И, конечно, на базе таких произвольных скачков мысли легко приходим, к тому выводу, что «определение есть определенное» — масло масленное.

Да, очень похоже на масло масленное. Но давайте попробуем возразить. Пусть определение не есть нечто определенное, то есть неопределенность, путаница. Значит, мы не можем отличить определение от не-определения: от стола, произвольного высказывания, некоторой мысли… Но вроде-бы мы знаем, что когда мы нечто определяем, наша мысль осуществляет определение, а не что иное. И когда мы мыслим, мы мыслим что-то определенное, определенный объект, а не скользим сознанием по мареву… Если бы действия определения не было как такового, как устойчивой определенности нашей мысли, мы бы и мыслить не могли. А раз мы мыслим, значит такое действие есть, и оно есть нечто определенное.
Приведу этот ключевой фрагмент в оригинале:
NICOLAUS. Vides igiturdefinitionemomnia definientem essenon aliud quam definitum?
Перевод:
Николай. Ты видишь, следовательно, что определение (действователь, оператор),которое определяет (действие, акт) все, есть не что иное, какопределенное (точно очерченный, определенный объект).

У Кузанца аналогичное рассуждение с определением. Определение — это то, что определяет, полагает пределы всему, а значит и себе, тем самым определение определяет самого себя (т.е. субъект определения — человек, его сознание — здесь вообще излишен, точно также как и в вытаскивании из болота излишним оказывается точка опоры). :))))

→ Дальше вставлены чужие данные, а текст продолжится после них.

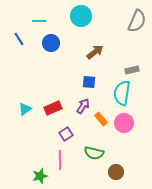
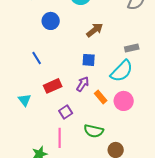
blue line: (19, 39) -> (37, 58), moved
cyan semicircle: (122, 93) -> (122, 71), turned -145
cyan triangle: (25, 109) -> (25, 100), moved, turned -32

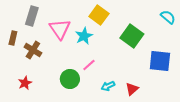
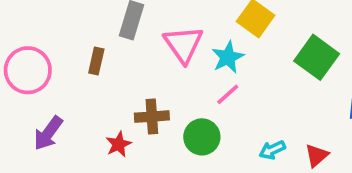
brown cross: (33, 50) -> (152, 117), moved, turned -36
pink line: (89, 65) -> (228, 94), moved

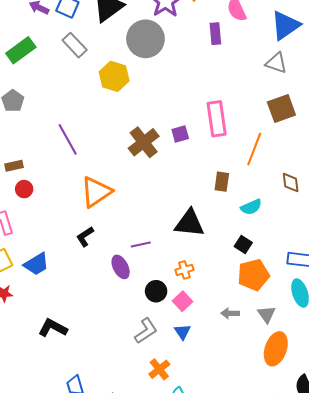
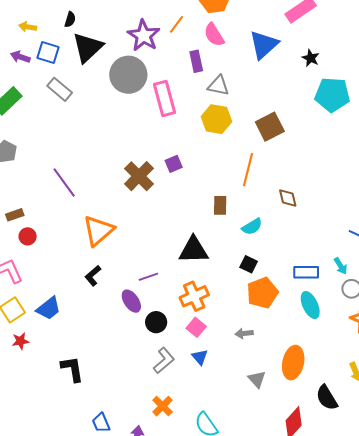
gray triangle: (276, 63) -> (218, 86), moved
yellow hexagon: (114, 76) -> (216, 119), moved
pink rectangle: (217, 119) -> (165, 98), moved
orange cross: (184, 270) -> (194, 296), size x1.6
black circle: (156, 291) -> (156, 322), moved
gray triangle: (267, 314) -> (257, 379), moved
black L-shape: (53, 328) -> (72, 369), turned 60
orange cross: (159, 369) -> (163, 406), moved

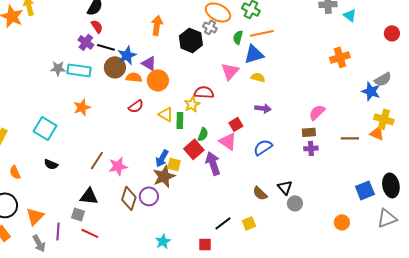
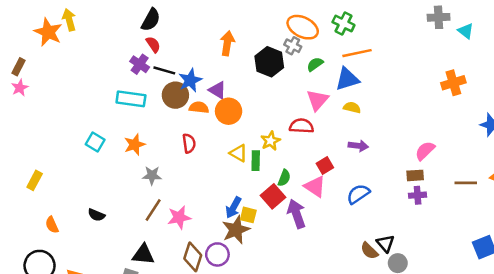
green semicircle: (238, 37) -> (315, 64), moved, turned 40
gray star: (58, 68) -> (152, 175), moved
red semicircle: (204, 92) -> (301, 126), moved
red semicircle: (136, 106) -> (189, 143), moved, turned -63
cyan square: (45, 128) -> (95, 142), moved, size x0.7
brown semicircle: (260, 193) -> (369, 251), moved

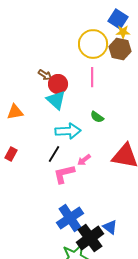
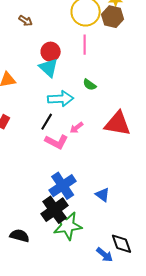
brown arrow: (45, 75) -> (26, 21), moved
pink L-shape: (64, 174) -> (57, 142), turned -140
black cross: (90, 238) -> (55, 210), moved

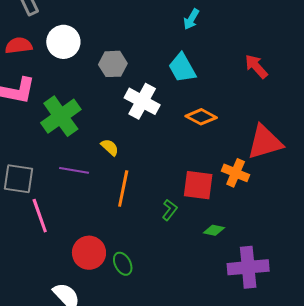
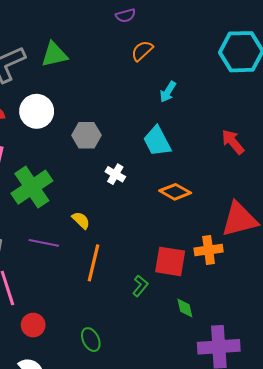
white cross: (142, 101) -> (115, 174), size x0.6
orange cross: (236, 173) -> (209, 250), turned -32
green diamond: (214, 230) -> (185, 308), turned 65
red circle: (89, 253) -> (33, 325), moved, size x0.7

Итак, Вы утверждаете, что должно быть что-то иное определению, внешняя «точка опоры», которая позволяет осуществлять определение. Такой точкой опоры может быть, например, человек, его сознание – как реальный деятель, в отличии от гипостазированного «определения». Хотелось бы зафиксировать Вашу позицию. Видно, что Кузанский стоит на какой-то другой позиции. Получается, что нам нужно будет делать двойной ход: выяснять, что же именно в виду имеет Кузанский. И спорить с ним, занимая иные позиции, например такие, как Ваша.
Но чтобы это делать, нужно продвинуться дальше по тексту.
Но перед этим одно небольшое замечание, касающееся того, как, по-моему, можно относиться к способу изложения Кузанского, к логике развертывания содержания. По-моему это не линейная логика некоторого строгого силлогистического выведения теорем из изначально задаваемых положений. Хотя некоторое логичное разворачивание содержания в трактате, безусловно, есть. Трактат имеет второе название «Руководство созерцателя». Как я понимаю, содержанием трактата является определенное интеллектуальное созерцание. Николай Кузанский использует форму диалога как способ передать это созерцание. Он отчетливо осознает и неоднократно подчеркивает, что словесные выражения прямо не обозначают само интеллектуальное созерцание, но только руководствуют читателем в его попытках самостоятельно это созерцание актуализировать. Попытки участников диалога с одной стороны передать, а с другой — понять и воспроизвести умозрение, вопросы учеников наставнику и его ответы — это и формирует смысл, который организует направленность сознания читателя.